Assigned task >> Transcribe the whole listing below without changing a word, but leave out every image.

Records provided >>
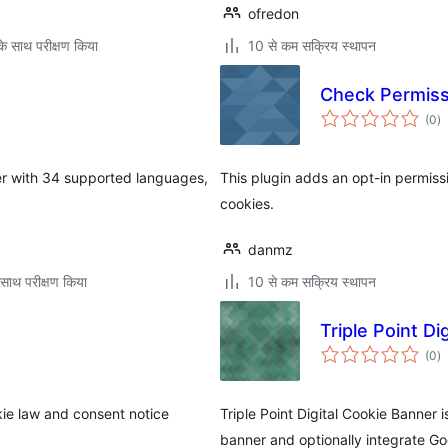
ofredon
े साथ परीक्षण किया
10 से कम सक्रिय स्थापन
Check Permiss
कु
(0
)
दर
er with 34 supported languages,
This plugin adds an opt-in permiss
cookies.
danmz
साथ परीक्षण किया
10 से कम सक्रिय स्थापन
Triple Point Di
कु
(0
)
दर
ie law and consent notice
Triple Point Digital Cookie Banner 
banner and optionally integrate Go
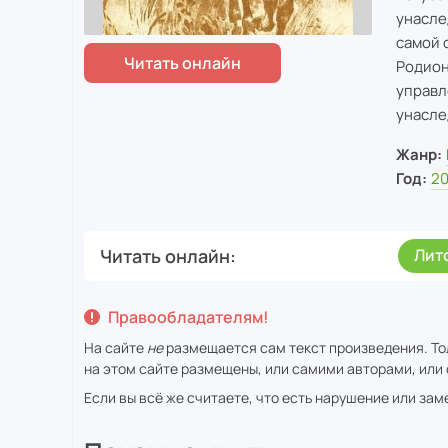
унасле
самой 
Родион
управл
унасле
Жанр:
Год:
2
Читать онлайн
Лит
Правообладателям!
На сайте
не
размещается сам текст произведения. То
на этом сайте размещены, или самими авторами, или 
Если вы всё же считаете, что есть нарушение или за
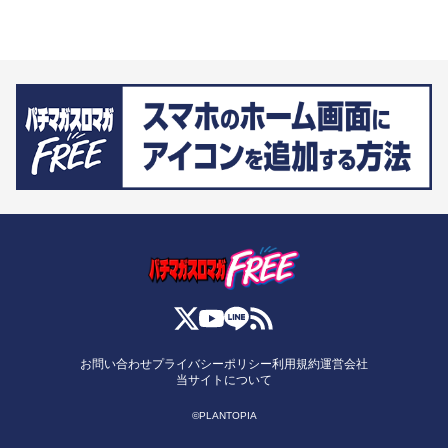
お問い合わせ
プライバシーポリシー
利用規約
運営会社
当サイトについて
©PLANTOPIA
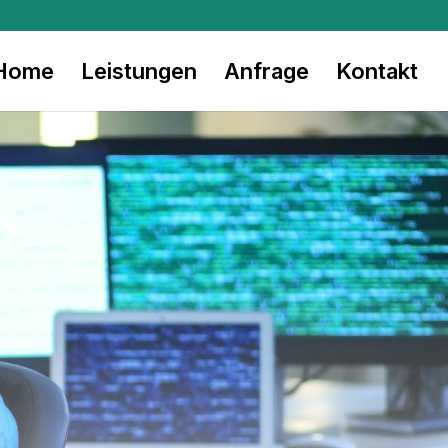
Home
Leistungen
Anfrage
Kontakt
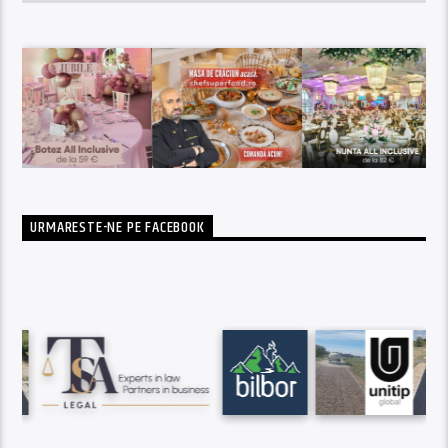
URMARESTE-NE PE FACEBOOK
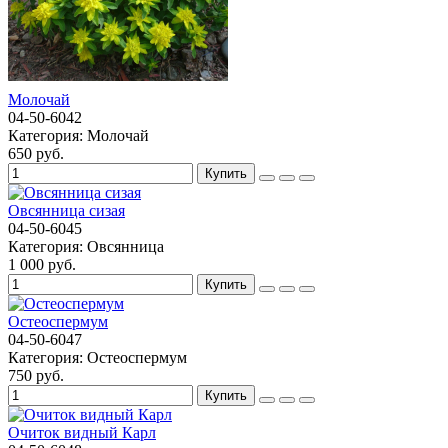
Молочай
04-50-6042
Категория:
Молочай
650 руб.
Купить
Овсянница сизая
04-50-6045
Категория:
Овсянница
1 000 руб.
Купить
Остеоспермум
04-50-6047
Категория:
Остеоспермум
750 руб.
Купить
Очиток видный Карл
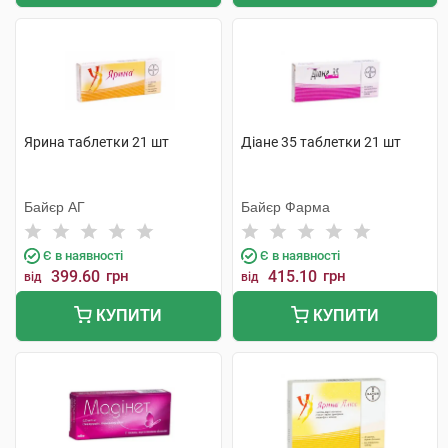
Ярина таблетки 21 шт
Діане 35 таблетки 21 шт
Байєр АГ
Байєр Фарма
Є в наявності
Є в наявності
399.60
грн
415.10
грн
від
від
КУПИТИ
КУПИТИ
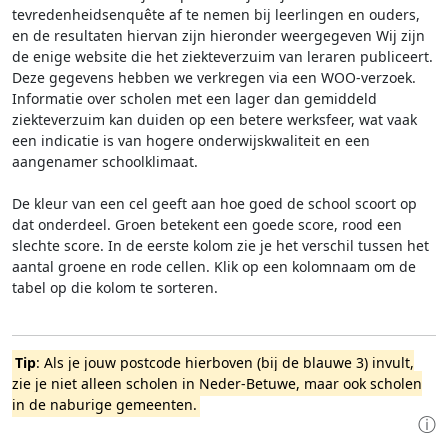
tevredenheidsenquête af te nemen bij leerlingen en ouders,
en de resultaten hiervan zijn hieronder weergegeven
Wij zijn
de enige website die het ziekteverzuim van leraren publiceert.
Deze gegevens hebben we verkregen via een WOO-verzoek.
Informatie over scholen met een lager dan gemiddeld
ziekteverzuim kan duiden op een betere werksfeer, wat vaak
een indicatie is van hogere onderwijskwaliteit en een
aangenamer schoolklimaat.
De kleur van een cel geeft aan hoe goed de school scoort op
dat onderdeel. Groen betekent een goede score, rood een
slechte score. In de eerste kolom zie je het verschil tussen het
aantal groene en rode cellen. Klik op een kolomnaam om de
tabel op die kolom te sorteren.
Tip
: Als je jouw postcode hierboven (bij de blauwe 3) invult,
zie je niet alleen scholen in Neder-Betuwe, maar ook scholen
in de naburige gemeenten.
ⓘ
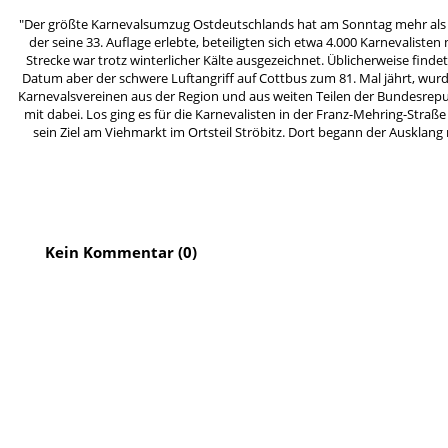
"Der größte Karnevalsumzug Ostdeutschlands hat am Sonntag mehr als 50
der seine 33. Auflage erlebte, beteiligten sich etwa 4.000 Karnevali
Strecke war trotz winterlicher Kälte ausgezeichnet. Üblicherweise find
Datum aber der schwere Luftangriff auf Cottbus zum 81. Mal jährt, wur
Karnevalsvereinen aus der Region und aus weiten Teilen der Bundesrepu
mit dabei. Los ging es für die Karnevalisten in der Franz-Mehring-Straß
sein Ziel am Viehmarkt im Ortsteil Ströbitz. Dort begann der Ausklang
Kein Kommentar (0)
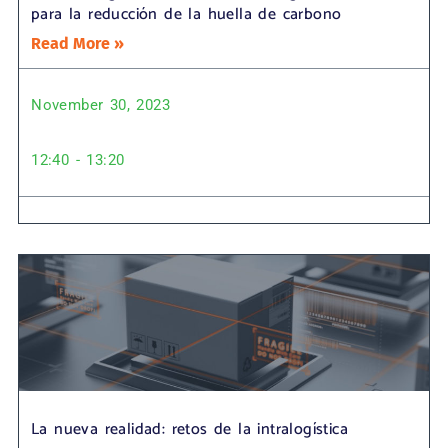
para la reducción de la huella de carbono
Read More »
November 30, 2023
12:40 - 13:20
La nueva realidad: retos de la intralogística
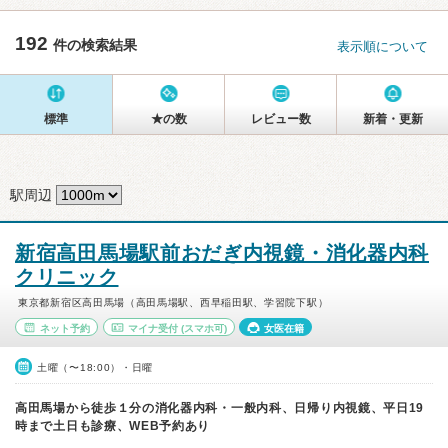
192
件の検索結果
表示順について
標準
★の数
レビュー数
新着・更新
駅周辺
新宿高田馬場駅前おだぎ内視鏡・消化器内科
クリニック
東京都新宿区高田馬場（高田馬場駅、西早稲田駅、学習院下駅）
ネット予約
マイナ受付
(スマホ可)
女医在籍
土曜（〜18:00）・日曜
高田馬場から徒歩１分の消化器内科・一般内科、日帰り内視鏡、平日19
時まで土日も診療、WEB予約あり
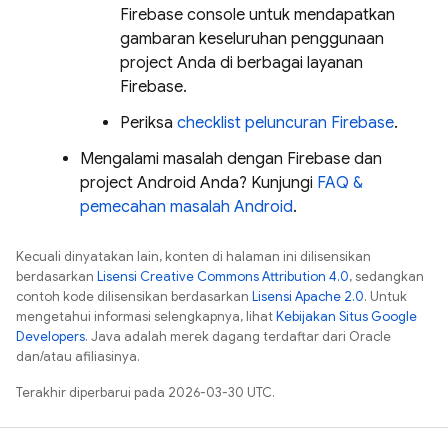
Firebase
console untuk mendapatkan
gambaran keseluruhan penggunaan
project Anda di berbagai layanan
Firebase.
Periksa
checklist peluncuran Firebase
.
Mengalami masalah dengan Firebase dan
project Android Anda? Kunjungi
FAQ &
pemecahan masalah Android
.
Kecuali dinyatakan lain, konten di halaman ini dilisensikan
berdasarkan
Lisensi Creative Commons Attribution 4.0
, sedangkan
contoh kode dilisensikan berdasarkan
Lisensi Apache 2.0
. Untuk
mengetahui informasi selengkapnya, lihat
Kebijakan Situs Google
Developers
. Java adalah merek dagang terdaftar dari Oracle
dan/atau afiliasinya.
Terakhir diperbarui pada 2026-03-30 UTC.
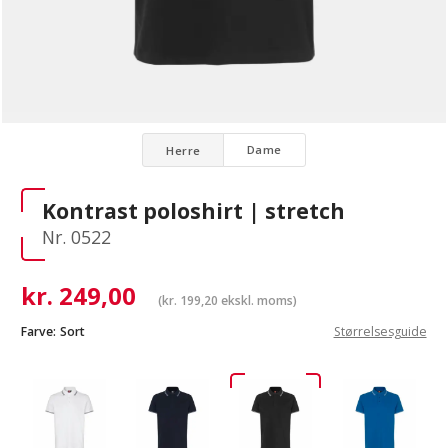
Dame
Herre
Kontrast poloshirt | stretch
Nr. 0522
kr.
249,00
(
kr.
199,20
ekskl. moms)
Farve:
Sort
Størrelsesguide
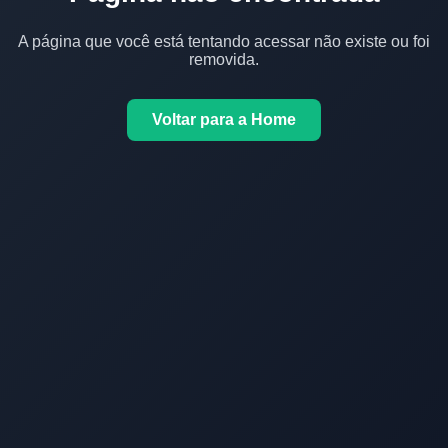
A página que você está tentando acessar não existe ou foi
removida.
Voltar para a Home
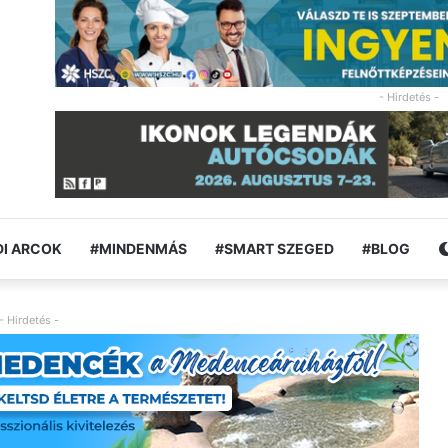
- Hirdetés -
I ARCOK
#MINDENMÁS
#SMART SZEGED
#BLOG
- Hirdetés -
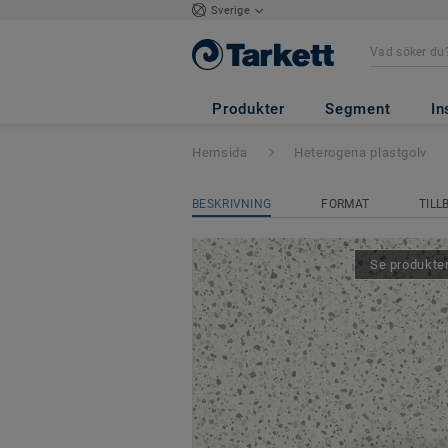
Sverige
Acczent Excellen
Produkter
Segment
In
Hemsida
Heterogena plastgolv
BESKRIVNING
FORMAT
TILL
Se produkten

Reply >>
ofredon
े साथ परीक्षण किया
10 से कम सक्रिय स्थापन
Check Permiss
कु
(0
)
दर
er with 34 supported languages,
This plugin adds an opt-in permiss
cookies.
danmz
साथ परीक्षण किया
10 से कम सक्रिय स्थापन
Triple Point Di
कु
(0
)
दर
ie law and consent notice
Triple Point Digital Cookie Banner 
banner and optionally integrate Go
унасле
самой 
Родион
управл
унасле
Жанр:
Год:
2
Читать онлайн
Лит
Правообладателям!
На сайте
не
размещается сам текст произведения. То
на этом сайте размещены, или самими авторами, или 
Если вы всё же считаете, что есть нарушение или за
お問い合わせ
プライバシーポリシー
利用規約
運営会社
当サイトについて
©PLANTOPIA
Home
Leistungen
Anfrage
Kontakt
URMARESTE-NE PE FACEBOOK
Молочай
04-50-6042
Категория:
Молочай
650 руб.
Купить
Овсянница сизая
04-50-6045
Категория:
Овсянница
1 000 руб.
Купить
Остеоспермум
04-50-6047
Категория:
Остеоспермум
750 руб.
Купить
Очиток видный Карл
Ярина таблетки 21 шт
Діане 35 таблетки 21 шт
Байєр АГ
Байєр Фарма
Є в наявності
Є в наявності
399.60
грн
415.10
грн
від
від
КУПИТИ
КУПИТИ
tevredenheidsenquête af te nemen bij leerlingen en ouders,
en de resultaten hiervan zijn hieronder weergegeven
Wij zijn
de enige website die het ziekteverzuim van leraren publiceert.
Deze gegevens hebben we verkregen via een WOO-verzoek.
Informatie over scholen met een lager dan gemiddeld
ziekteverzuim kan duiden op een betere werksfeer, wat vaak
een indicatie is van hogere onderwijskwaliteit en een
aangenamer schoolklimaat.
De kleur van een cel geeft aan hoe goed de school scoort op
dat onderdeel. Groen betekent een goede score, rood een
slechte score. In de eerste kolom zie je het verschil tussen het
aantal groene en rode cellen. Klik op een kolomnaam om de
tabel op die kolom te sorteren.
Tip
: Als je jouw postcode hierboven (bij de blauwe 3) invult,
zie je niet alleen scholen in Neder-Betuwe, maar ook scholen
in de naburige gemeenten.
ⓘ
"Der größte Karnevalsumzug Ostdeutschlands hat am Sonntag mehr als 50
der seine 33. Auflage erlebte, beteiligten sich etwa 4.000 Karnevali
Strecke war trotz winterlicher Kälte ausgezeichnet. Üblicherweise find
Datum aber der schwere Luftangriff auf Cottbus zum 81. Mal jährt, wur
Karnevalsvereinen aus der Region und aus weiten Teilen der Bundesrepu
mit dabei. Los ging es für die Karnevalisten in der Franz-Mehring-Straß
sein Ziel am Viehmarkt im Ortsteil Ströbitz. Dort begann der Ausklang
Kein Kommentar (0)
para la reducción de la huella de carbono
Read More »
November 30, 2023
12:40 - 13:20
La nueva realidad: retos de la intralogística
192
件の検索結果
表示順について
標準
★の数
レビュー数
新着・更新
駅周辺
新宿高田馬場駅前おだぎ内視鏡・消化器内科
クリニック
東京都新宿区高田馬場（高田馬場駅、西早稲田駅、学習院下駅）
ネット予約
マイナ受付
(スマホ可)
女医在籍
土曜（〜18:00）・日曜
高田馬場から徒歩１分の消化器内科・一般内科、日帰り内視鏡、平日19
時まで土日も診療、WEB予約あり
Firebase
console untuk mendapatkan
gambaran keseluruhan penggunaan
project Anda di berbagai layanan
Firebase.
Periksa
checklist peluncuran Firebase
.
Mengalami masalah dengan Firebase dan
project Android Anda? Kunjungi
FAQ &
pemecahan masalah Android
.
Kecuali dinyatakan lain, konten di halaman ini dilisensikan
berdasarkan
Lisensi Creative Commons Attribution 4.0
, sedangkan
contoh kode dilisensikan berdasarkan
Lisensi Apache 2.0
. Untuk
mengetahui informasi selengkapnya, lihat
Kebijakan Situs Google
Developers
. Java adalah merek dagang terdaftar dari Oracle
dan/atau afiliasinya.
Terakhir diperbarui pada 2026-03-30 UTC.
Dame
Herre
Kontrast poloshirt | stretch
Nr. 0522
kr.
249,00
(
kr.
199,20
ekskl. moms)
Farve:
Sort
Størrelsesguide
A página que você está tentando acessar não existe ou foi
removida.
Voltar para a Home
- Hirdetés -
I ARCOK
#MINDENMÁS
#SMART SZEGED
#BLOG
- Hirdetés -
Sverige
Acczent Excellen
Produkter
Segment
In
Hemsida
Heterogena plastgolv
BESKRIVNING
FORMAT
TILL
Se produkten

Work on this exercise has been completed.